Reserve Bank of India (RBI) Governor Raghuram G Rajan said there was a high probability of the U.S. Federal Reserve increasing the benchmark interest rate by 0.25 per cent next week and the Indian central bank is prepared for any eventuality.
“Looking at the market probabilities, our sense is there is 70-75 per cent probability of a Fed increase. I also think Fed has prepared the way carefully for rate increase so it is likely at this point they will go ahead and raise rates,” Mr. Rajan told reporters after a meeting of Central Board of the RBI. The expected rate increase will be the first such in a decade.
RBI Deputy Governor Urjit Patel said while the U.S. Fed is almost certain to review rates, it is important to “analyse the language used by the Fed when making this important monetary policy change.”
To a question on volatility due to divergence in the monetary polices globally, Rajan said that the focus must remain on formulating sound domestic policies.
“Some volatility will emerge because of market forces. We have seen that play out on a day-to-day basis, now-a-days. Some of the volatility that you have seen in the market is because of anticipation of Fed movement. Perhaps also because of divergence… I think going forward, the best defence against global volatility is sound domestic policies,” he said.
Domestic policies must focus on creating conditions for sustainable growth and the RBI is ‘totally focussed’ on the same. The RBI governor said that the Central Board reviewed the current economic situation, global and domestic challenges and policy responses. It also reviewed the functioning of the departments of foreign exchange, financial inclusion and development, co-operative bank supervision and non banking regulation and supervision during the board meeting.
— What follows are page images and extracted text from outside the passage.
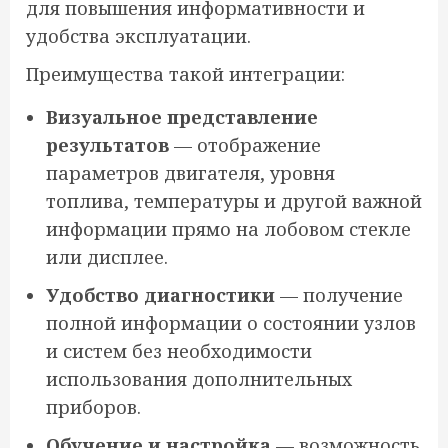
для повышения информативности и
удобства эксплуатации.
Преимущества такой интеграции:
Визуальное представление
результатов
— отображение
параметров двигателя, уровня
топлива, температуры и другой важной
информации прямо на лобовом стекле
или дисплее.
Удобство диагностики
— получение
полной информации о состоянии узлов
и систем без необходимости
использования дополнительных
приборов.
Обучение и настройка
— возможность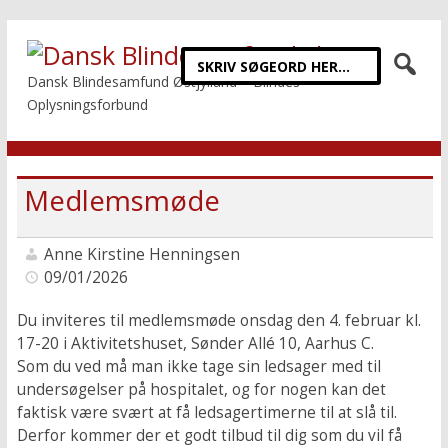
Dansk Blindesamfund Østjylland – Blindes
Oplysningsforbund
Medlemsmøde
Anne Kirstine Henningsen
09/01/2026
Du inviteres til medlemsmøde onsdag den 4. februar kl.
17-20 i Aktivitetshuset, Sønder Allé 10, Aarhus C.
Som du ved må man ikke tage sin ledsager med til
undersøgelser på hospitalet, og for nogen kan det
faktisk være svært at få ledsagertimerne til at slå til.
Derfor kommer der et godt tilbud til dig som du vil få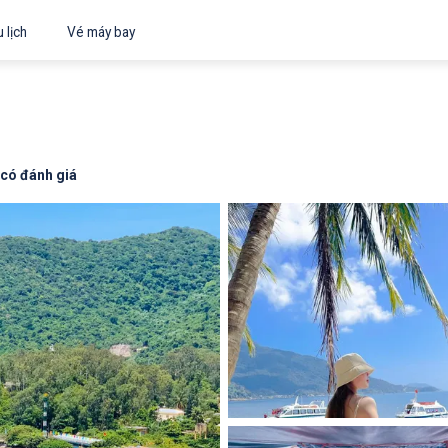
 lịch
Vé máy bay
có đánh giá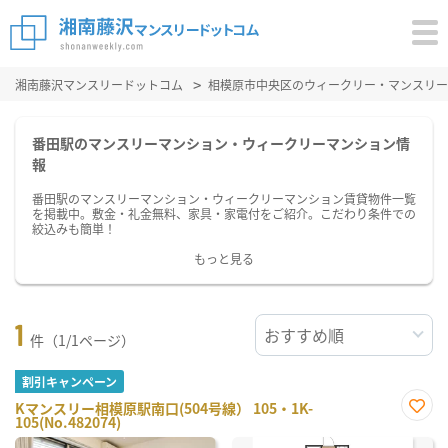
湘南藤沢マンスリードットコム
相模原市中央区のウィークリー・マンスリー
番田駅のマンスリーマンション・ウィークリーマンション情
報
番田駅のマンスリーマンション・ウィークリーマンション賃貸物件一覧
を掲載中。敷金・礼金無料、家具・家電付をご紹介。こだわり条件での
絞込みも簡単！
もっと見る
1
件（1/1ページ）
割引キャンペーン
Kマンスリー相模原駅南口(504号線） 105・1K-
105(No.482074)
お気
に入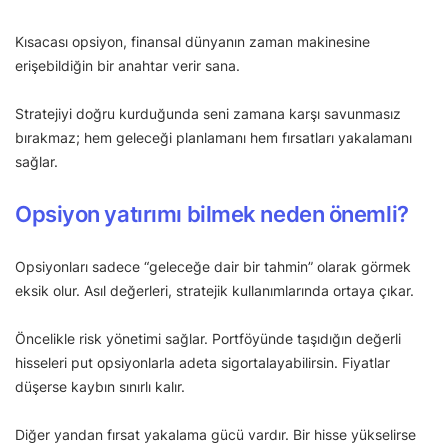
Kısacası opsiyon, finansal dünyanın zaman makinesine
erişebildiğin bir anahtar verir sana.
Stratejiyi doğru kurduğunda seni zamana karşı savunmasız
bırakmaz; hem geleceği planlamanı hem fırsatları yakalamanı
sağlar.
Opsiyon yatırımı bilmek neden önemli?
Opsiyonları sadece “geleceğe dair bir tahmin” olarak görmek
eksik olur. Asıl değerleri, stratejik kullanımlarında ortaya çıkar.
Öncelikle risk yönetimi sağlar. Portföyünde taşıdığın değerli
hisseleri put opsiyonlarla adeta sigortalayabilirsin. Fiyatlar
düşerse kaybın sınırlı kalır.
Diğer yandan fırsat yakalama gücü vardır. Bir hisse yükselirse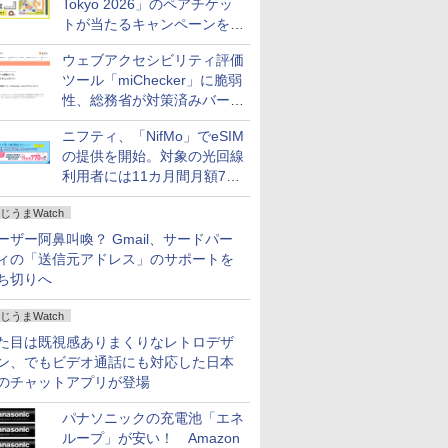
Tokyo 2026」のペアチケッ
トが当たるキャンペーンをX
で実施。8月16日まで
ウェブアクセシビリティ評価
ツール「miChecker」に脆弱
性、総務省が対策済みバージ
ョンへの更新を呼び掛け
ニフティ、「NifMo」でeSIM
の提供を開始。対象の光回線
利用者には11カ月間月額770
円割引のキャンペーン
じうまWatch
ーザー阿鼻叫喚？ Gmail、サードパー
ィの「送信元アドレス」のサポートを
ち切りへ
じうまWatch
た目は既視感ありまくりなレトロデザ
ン、でもビデオ通話にも対応した日本
のチャットアプリが登場
パナソニックの充電池「エネ
ループ」が安い！ Amazon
The central bank is taking stock of how banks are using the various powers extended to them to tackle bad assets. The comments gain significance in wake of reports that some banks are using facilities such as ‘strategic debt restructuring (SDR)’ to avoid provisioning for bad loans. SDR allows banks to convert debt to equity (through which they can take control of the management) and turn prospective bad loans to standard assets for a specified time.
“We have spent much of the last few quarters creating a variety of bank powers to deal with stressed assets. SDR is just one of them,” Mr. Rajan said.
“Having given those new powers, we are now looking at how those powers are implemented,” he added. SDR was introduced in June, 2015.